= PROVIDED DATA =

Segment Open

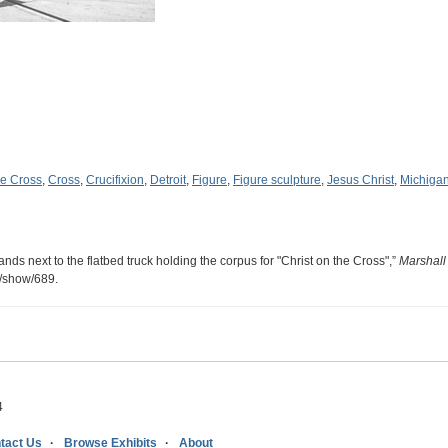
he Cross
,
Cross
,
Crucifixion
,
Detroit
,
Figure
,
Figure sculpture
,
Jesus Christ
,
Michiga
nds next to the flatbed truck holding the corpus for "Christ on the Cross",”
Marshall
s/show/689
.
4
tact Us
Browse Exhibits
About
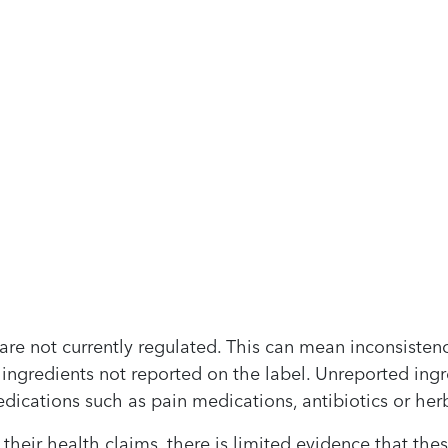
re not currently regulated. This can mean inconsistenc
 ingredients not reported on the label. Unreported ing
dications such as pain medications, antibiotics or her
r their health claims, there is limited evidence that th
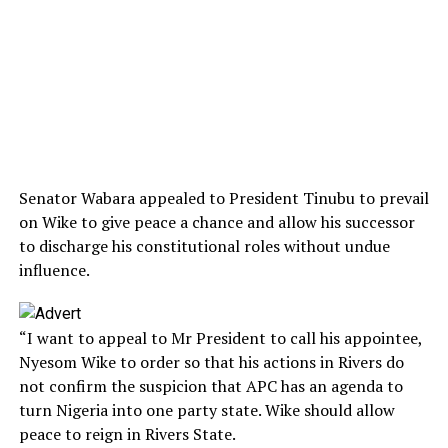
Senator Wabara appealed to President Tinubu to prevail
on Wike to give peace a chance and allow his successor
to discharge his constitutional roles without undue
influence.
“I want to appeal to Mr President to call his appointee,
Nyesom Wike to order so that his actions in Rivers do
not confirm the suspicion that APC has an agenda to
turn Nigeria into one party state. Wike should allow
peace to reign in Rivers State.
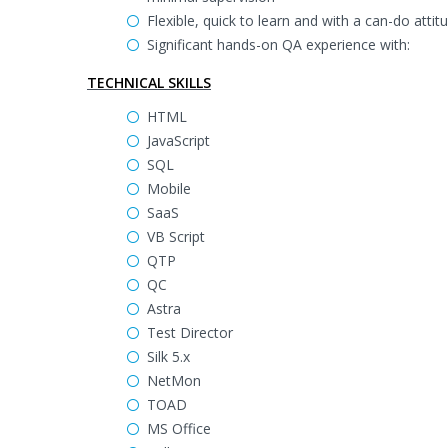
Flexible, quick to learn and with a can-do attit
Significant hands-on QA experience with:
TECHNICAL SKILLS
HTML
JavaScript
SQL
Mobile
SaaS
VB Script
QTP
QC
Astra
Test Director
Silk 5.x
NetMon
TOAD
MS Office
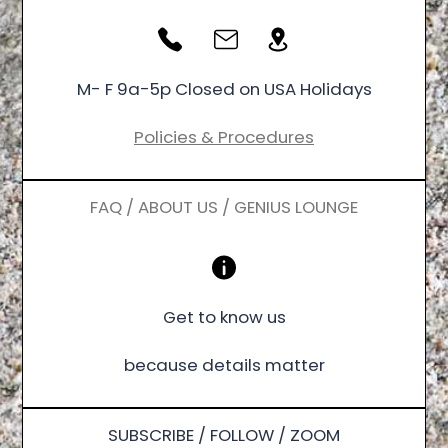
M- F 9a-5p Closed on USA Holidays
Policies & Procedures
FAQ / ABOUT US / GENIUS LOUNGE
Get to know us
because details matter
SUBSCRIBE / FOLLOW / ZOOM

Segment Closed

= EXERCISE OBJECTIVE =
Whenever a line in the entries holds the word "Cross", copy that line.

= TASK RESPONSE =
he Cross
Cross
nds next to the flatbed truck holding the corpus for "Christ on the Cross",”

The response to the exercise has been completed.